Nelson Tanure, o “sócio oculto” do Banco Master sob escrutínio da PF

O nome de Nelson Tanure, um empresário conhecido por sua atuação em reestruturações de empresas em crise, surgiu nas investigações da Polícia Federal ligadas ao Banco Master. Tanure foi apontado como um “sócio oculto” da instituição financeira, em um inquérito que apura negócios do fundador do banco, Daniel Vorcaro.

A investigação da PF ganhou novos contornos com a análise de mensagens que indicam um possível elo entre Tanure e Vorcaro. Em uma das comunicações, Tanure teria expressado gratidão a Vorcaro pelo envio de um relógio de luxo importado, um modelo da marca Jaeger-LeCoultre avaliado em até R$ 1 milhão. Essa troca de presentes levanta questões sobre a natureza da relação entre os dois.

Apesar das evidências apresentadas pela Polícia Federal, Nelson Tanure nega veementemente qualquer vínculo societário com o Banco Master, afirmando que suas relações com a instituição foram estritamente comerciais, como cliente ou aplicador financeiro. Ele detalha que as interações envolveram aplicações, operações de crédito, gestão de fundos e aquisição de participações, mas nega qualquer ingerência na gestão interna do banco. As informações foram divulgadas pela Polícia Federal.
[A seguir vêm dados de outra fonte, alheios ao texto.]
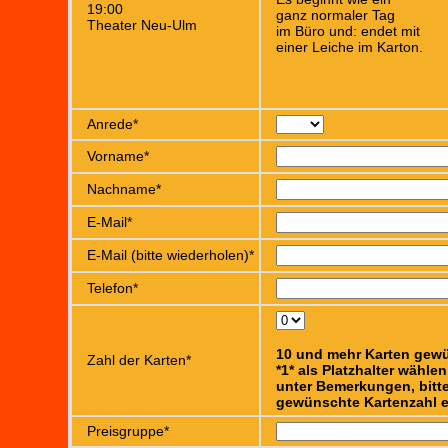
19:00
ganz normaler Tag
Theater Neu-Ulm
im Büro und: endet mit
einer Leiche im Karton.
Anrede*
Vorname*
Nachname*
E-Mail*
E-Mail (bitte wiederholen)*
Telefon*
10 und mehr Karten gew
Zahl der Karten*
*1* als Platzhalter wähle
unter Bemerkungen, bitte
gewünschte Kartenzahl e
Preisgruppe*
Trajetória de Nelson Tanure: de Salvador a grandes investimentos

Nascido em Salvador, Bahia, em 1951, Nelson Sequeiros Rodriguez Tanure formou-se em Administração de Empresas pela UFBA em 1974. Sua carreira empresarial decolou a partir da década de 1980, quando se especializou em adquirir participações em companhias com dificuldades financeiras, promovendo processos de reestruturação.
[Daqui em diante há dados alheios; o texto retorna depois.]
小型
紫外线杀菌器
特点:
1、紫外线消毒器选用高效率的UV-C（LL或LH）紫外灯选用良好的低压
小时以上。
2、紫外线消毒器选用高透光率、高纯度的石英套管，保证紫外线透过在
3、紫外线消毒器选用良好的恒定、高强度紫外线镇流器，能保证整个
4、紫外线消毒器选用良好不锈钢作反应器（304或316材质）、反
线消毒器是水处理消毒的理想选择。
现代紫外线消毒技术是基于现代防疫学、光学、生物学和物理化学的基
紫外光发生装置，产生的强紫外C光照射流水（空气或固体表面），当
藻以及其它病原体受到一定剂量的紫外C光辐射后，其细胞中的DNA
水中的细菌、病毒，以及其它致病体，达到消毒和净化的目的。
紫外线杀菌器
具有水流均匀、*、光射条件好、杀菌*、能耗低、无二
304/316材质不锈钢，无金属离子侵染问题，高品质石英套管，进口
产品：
Um de seus primeiros movimentos notórios foi a compra de participação na Sequip, uma empresa de engenharia focada na indústria de petróleo. Em 1986, Tanure adquiriu o estaleiro Emaq, que na época se encontrava em situação falimentar. Paralelamente, expandiu seus negócios para o exterior, tornando-se sócio de empresas como a Comex, da França, e a Hydrospace, do Canadá.

Investimentos em setores estratégicos e de comunicação

A década de 1980 também o viu integrar o grupo de acionistas da CGEE Alsthom, uma empresa francesa com expertise em equipamentos para usinas hidrelétricas. Nos anos 1990, Tanure assumiu o controle do estaleiro Verolme, no Rio de Janeiro, que também passava por um processo de concordata, demonstrando sua habilidade em revitalizar negócios.

Entre seus investimentos mais conhecidos estão participações relevantes na Oi, através da investidora Sociéte Mondiale, e na incorporadora Gafisa. No caso da Oi, Tanure ingressou no capital da empresa em 2016, em meio a uma grave crise financeira e processo de recuperação judicial. Na Gafisa, ele se tornou membro do conselho de administração em 2019 e participou de aumentos de capital.

O controverso caso do Banco Master e o relógio de luxo

No setor de comunicação, Tanure ganhou notoriedade ao adquirir o Jornal do Brasil em 2000, que enfrentava sérias dificuldades financeiras. Posteriormente, também arrendou a Gazeta Mercantil, um tradicional veículo da imprensa econômica brasileira, consolidando sua presença no mercado de mídia.

Em telecomunicações, sua participação na operação que resultou na fusão da Intelig com a TIM é emblemática. Tanure adquiriu a Intelig por cerca de R$ 10 milhões, assumindo dívidas de aproximadamente R$ 130 milhões, e a vendeu cerca de um ano depois por aproximadamente R$ 650 milhões, um negócio que evidenciou sua capacidade de gerar valor em operações complexas.

A apreensão do celular e a defesa de Tanure

Em janeiro de 2026, o celular de Nelson Tanure foi apreendido em uma fase da operação que investiga o Banco Master. A Polícia Federal busca determinar se o empresário seria o “destinatário final” de fundos suspeitos que teriam sido movimentados pela rede de Daniel Vorcaro.

O empresário, por meio de sua defesa, reiterou que suas relações com o Banco Master foram “estritamente comerciais”, atuando como cliente ou aplicador. Ele esclareceu que as operações envolveram aplicações financeiras, operações de crédito, gestão de fundos e aquisição de participações societárias, mas negou qualquer “ingerência de gestão ou conhecimento das outras operações internas” das instituições ligadas ao banco. As declarações foram divulgadas em resposta às investigações da PF.